### PROBLEM TO SOLVE
Your output must reproduce all the records below precisely and contain no pictures.

### DATA UNDER STUDY
........
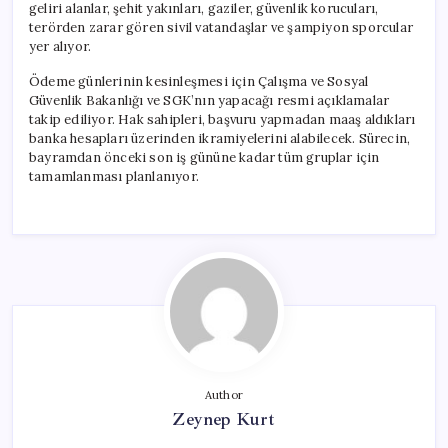
geliri alanlar, şehit yakınları, gaziler, güvenlik korucuları,
terörden zarar gören sivil vatandaşlar ve şampiyon sporcular
yer alıyor.
Ödeme günlerinin kesinleşmesi için Çalışma ve Sosyal
Güvenlik Bakanlığı ve SGK’nın yapacağı resmi açıklamalar
takip ediliyor. Hak sahipleri, başvuru yapmadan maaş aldıkları
banka hesapları üzerinden ikramiyelerini alabilecek. Sürecin,
bayramdan önceki son iş gününe kadar tüm gruplar için
tamamlanması planlanıyor.
Author
Zeynep Kurt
........
### TASK RESULT
geliri alanlar, şehit yakınları, gaziler, güvenlik korucuları,
terörden zarar gören sivil vatandaşlar ve şampiyon sporcular
yer alıyor.
Ödeme günlerinin kesinleşmesi için Çalışma ve Sosyal
Güvenlik Bakanlığı ve SGK’nın yapacağı resmi açıklamalar
takip ediliyor. Hak sahipleri, başvuru yapmadan maaş aldıkları
banka hesapları üzerinden ikramiyelerini alabilecek. Sürecin,
bayramdan önceki son iş gününe kadar tüm gruplar için
tamamlanması planlanıyor.
Author
Zeynep Kurt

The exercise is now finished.